Setting Up the Environment

Objectives

Clone the repository and run the automated setup script
Understand what setup.sh does at each step
Perform manual installation for CPU-only or custom CUDA setups
Verify that PyTorch, DGL, and the ais_dgl package work together
Register a Jupyter kernel for notebook usage

Quick Start

The fastest way to get started is the automated setup script:

git clone https://github.com/NAICNO/wp7-UC5-ais-classification-gnn.git
cd graph-based-classification-of-ais-time-series-data
chmod +x setup.sh
./setup.sh
source venv/bin/activate

What `setup.sh` Does

The setup script performs these steps in order:

Detect GPU availability: Checks for nvidia-smi and queries the CUDA version to determine whether to install GPU or CPU packages
Create a Python virtual environment: Creates venv/ using python3 -m venv
Upgrade pip: Ensures the latest pip version is available
Install PyTorch: Installs PyTorch with the matching CUDA version (or CPU-only if no GPU is detected)
Install DGL: Installs the Deep Graph Library with the matching CUDA backend
Install the ais_dgl package: Installs the project package in development mode (pip install -e .)
Register Jupyter kernel: Creates an ais_dgl kernel for use in Jupyter notebooks

CUDA Version Matching

PyTorch and DGL must be installed with matching CUDA versions. The setup.sh script handles this automatically. If you see errors about CUDA version mismatches, delete the venv/ directory and run setup.sh again. The script reads the CUDA version from nvidia-smi output and selects the appropriate package index.

Manual Installation

If you need more control over the installation (e.g., a specific PyTorch version or CPU-only setup), follow these steps.

CPU-Only Installation

# Create and activate virtual environment
python3 -m venv venv
source venv/bin/activate
pip install --upgrade pip

# Install PyTorch (CPU only)
pip install torch torchvision --index-url https://download.pytorch.org/whl/cpu

# Install DGL (CPU only)
pip install dgl -f https://data.dgl.ai/wheels/repo.html

# Install project package
pip install -e .

GPU Installation (CUDA 12.x)

# Create and activate virtual environment
python3 -m venv venv
source venv/bin/activate
pip install --upgrade pip

# Install PyTorch with CUDA 12.1
pip install torch torchvision --index-url https://download.pytorch.org/whl/cu121

# Install DGL with CUDA 12.1
pip install dgl -f https://data.dgl.ai/wheels/cu121/repo.html

# Install project package
pip install -e .

GPU Installation (CUDA 11.x)

# Create and activate virtual environment
python3 -m venv venv
source venv/bin/activate
pip install --upgrade pip

# Install PyTorch with CUDA 11.8
pip install torch torchvision --index-url https://download.pytorch.org/whl/cu118

# Install DGL with CUDA 11.8
pip install dgl -f https://data.dgl.ai/wheels/cu118/repo.html

# Install project package
pip install -e .

Verify Installation

Run these checks to confirm everything is installed correctly:

# Check PyTorch and DGL versions
python -c "import torch; import dgl; print(f'PyTorch {torch.__version__}, DGL {dgl.__version__}')"

# Check CUDA availability
python -c "import torch; print(f'CUDA available: {torch.cuda.is_available()}')"

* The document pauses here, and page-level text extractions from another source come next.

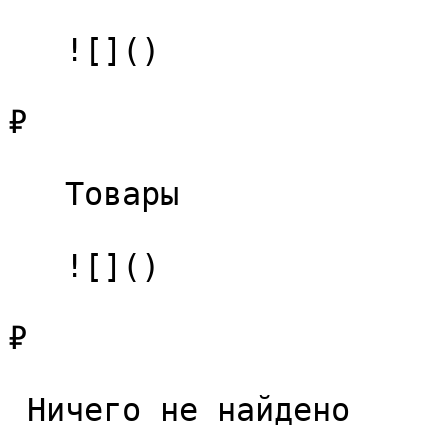
   ![]()

₽

   Товары 

   ![]()

₽

 Ничего не найдено 
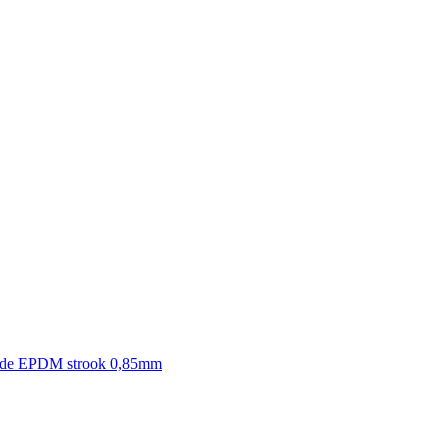
nde EPDM strook 0,85mm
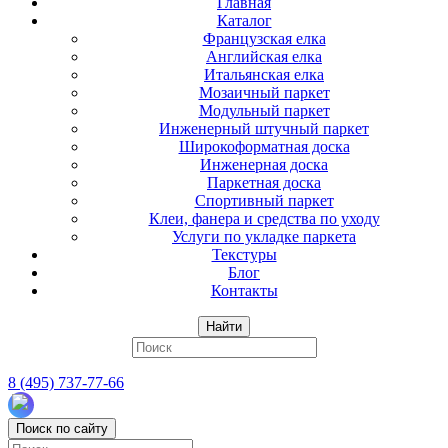
Главная
Каталог
Французская елка
Английская елка
Итальянская елка
Мозаичный паркет
Модульный паркет
Инженерный штучный паркет
Широкоформатная доска
Инженерная доска
Паркетная доска
Спортивный паркет
Клеи, фанера и средства по уходу
Услуги по укладке паркета
Текстуры
Блог
Контакты
Найти
8 (495) 737-77-66
Поиск по сайту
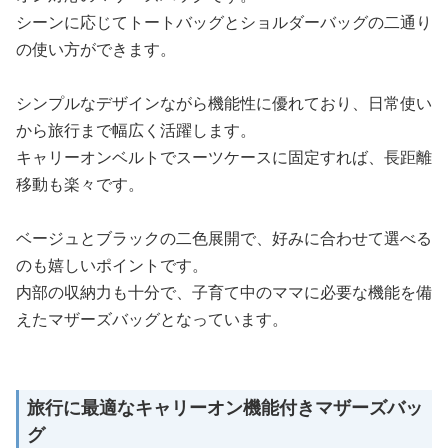
シーンに応じてトートバッグとショルダーバッグの二通り
の使い方ができます。
シンプルなデザインながら機能性に優れており、日常使い
から旅行まで幅広く活躍します。
キャリーオンベルトでスーツケースに固定すれば、長距離
移動も楽々です。
ベージュとブラックの二色展開で、好みに合わせて選べる
のも嬉しいポイントです。
内部の収納力も十分で、子育て中のママに必要な機能を備
えたマザーズバッグとなっています。
旅行に最適なキャリーオン機能付きマザーズバッ
グ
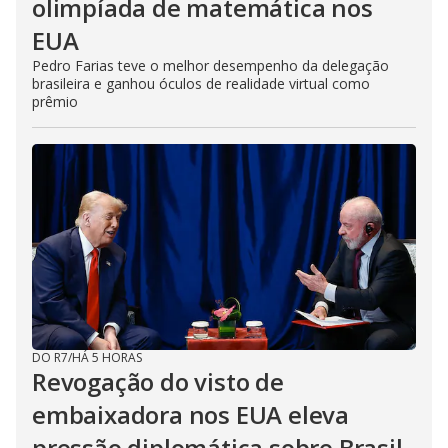
olimpíada de matemática nos
EUA
Pedro Farias teve o melhor desempenho da delegação
brasileira e ganhou óculos de realidade virtual como
prêmio
DO R7
/
HÁ 5 HORAS
Revogação do visto de
embaixadora nos EUA eleva
pressão diplomática sobre Brasil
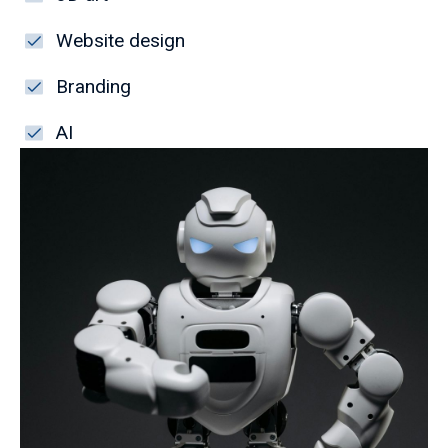
Website design
Branding
AI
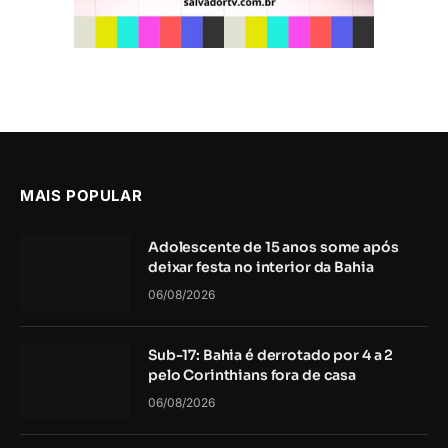
MAIS POPULAR
Adolescente de 15 anos some após
deixar festa no interior da Bahia
06/08/2026
Sub-17: Bahia é derrotado por 4 a 2
pelo Corinthians fora de casa
06/08/2026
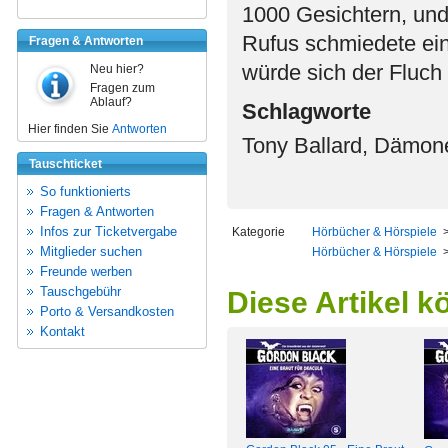
1000 Gesichtern, un
Rufus schmiedete ein
Fragen & Antworten
würde sich der Fluch 
Neu hier?
Fragen zum
Ablauf?
Schlagworte
Hier finden Sie
Antworten
Tony Ballard, Dämon
Tauschticket
So funktionierts
Fragen & Antworten
Infos zur Ticketvergabe
Kategorie
Hörbücher & Hörspiele
Mitglieder suchen
Hörbücher & Hörspiele
Freunde werben
Tauschgebühr
Diese Artikel k
Porto & Versandkosten
Kontakt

# Check that DGL can create a graph
python -c "import dgl; g = dgl.graph(([0,1],[1,2])); print(f'DGL graph: {g.num_nodes()} nodes, {g.num_edges()} edges')"

# Run the test suite
pytest tests/ -v

Verifying DGL and PyTorch Work Together

A quick smoke test to confirm the full pipeline works:

import torch
import dgl

# Create a simple graph
g = dgl.graph(([0, 1, 2], [1, 2, 0]))
g = dgl.add_self_loop(g)

# Add node features
g.ndata['feat'] = torch.randn(3, 4)

# Test a GCN layer
from dgl.nn import GraphConv
conv = GraphConv(4, 2)
out = conv(g, g.ndata['feat'])
print(f'Input shape: {g.ndata["feat"].shape}')
print(f'Output shape: {out.shape}')
print('DGL + PyTorch integration OK')

If you have a GPU, also verify GPU tensor operations:

import torch
if torch.cuda.is_available():
    x = torch.randn(3, 4, device='cuda')
    print(f'GPU tensor device: {x.device}')
    print(f'GPU name: {torch.cuda.get_device_name(0)}')
else:
    print('No GPU available -- CPU mode will be used')

Jupyter Kernel Setup

To use the environment in Jupyter notebooks, register the kernel:

source venv/bin/activate
python -m ipykernel install --user --name=ais_dgl --display-name "AIS DGL (Python 3)"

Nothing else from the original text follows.